A\[\text{10 }\!\!\Omega\!\!\text{ }\]
B\[\text{15 }\!\!\Omega\!\!\text{ }\]
C\[\text{20 }\!\!\Omega\!\!\text{ }\]
D\[\text{25 }\!\!\Omega\!\!\text{ }\]

Answer 1

Hint: We know that a meter bridge is used to determine the unknown resistance. The unknown resistance can be calculated from the equation which relates the unknown and known resistances and the length of wire. Here, a resistor is shunted with another resistor of equal resistance.
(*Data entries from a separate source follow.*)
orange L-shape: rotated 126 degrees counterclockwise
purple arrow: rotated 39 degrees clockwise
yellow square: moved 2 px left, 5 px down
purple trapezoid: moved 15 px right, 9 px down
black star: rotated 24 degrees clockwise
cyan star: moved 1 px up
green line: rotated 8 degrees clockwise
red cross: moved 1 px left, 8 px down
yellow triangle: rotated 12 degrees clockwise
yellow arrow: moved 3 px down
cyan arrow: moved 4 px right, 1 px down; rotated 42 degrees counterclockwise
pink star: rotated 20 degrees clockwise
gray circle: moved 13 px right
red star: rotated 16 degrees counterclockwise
Hence, the total resistance across the terminals is changed, so is the balancing point. First, calculate the new balancing point, and then using the obtained value we can find out the unknown resistance.
Formula used:
\[\dfrac{R}{L}=\dfrac{S}{100-L}\]

Complete step-by-step solution:

Given,
Known resistance, \[R=5\Omega \]
Initial unknown resistance \[=R\Omega \]
New balancing point \[L=1.6{{l}_{1}}\]
We have,
\[\dfrac{R}{L}=\dfrac{S}{100-L}\] --------- 1
Where,
\[R\] is the known resistance
\[S\] is the unknown resistance
Initially, the balancing point is at \[{{l}_{1}}\].
Substitute the \[R=5\Omega \] and \[L={{l}_{1}}\] in equation 1, we get,
\[\dfrac{5}{{{l}_{1}}}=\dfrac{S}{100-{{l}_{1}}}\] ----------- 2
When the resistance \[R\] is shunted with an equal resistance \[R\], the resistance in
that arm becomes \[\dfrac{R}{2}\]
Then,
\[\dfrac{5}{L}=\dfrac{\dfrac{R}{2}}{100-L}\]----------- 3
Substitute the value of \[{{L}_{1}}\] in the equation 3. We get,
\[\dfrac{5}{1.6{{l}_{1}}}=\dfrac{\dfrac{R}{2}}{100-1.6{{l}_{1}}}\]------- 4
Divide equation 2 by 4, then,
\[\dfrac{1.6}{2}=\dfrac{\left( 100-1.6{{l}_{1}} \right)}{100-{{l}_{1}}}\]
\[\Rightarrow 160-1.6{{l}_{1}}=200-3.2{{l}_{1}}\]
\[\Rightarrow 1.6{{l}_{1}}=40\]
\[\Rightarrow {{l}_{1}}=\dfrac{40}{1.6}=25cm\]
Substitute \[{{l}_{1}}=25cm\] in equation 1, we get,
\[\dfrac{5}{25}=\dfrac{R}{100-25}\]
\[\Rightarrow R=15\Omega \]
Hence, the answer is option B.

Note: The meter bridge works based on the same principle as the Wheatstone bridge. It is used to find the unknown resistance. Readings are obtained by moving the jockey on the wire. Mostly the balancing points are obtained around the middle of a meter bridge so that the sensitivity of the meter bridge is increased and thereby no deflection in the galvanometer is obtained.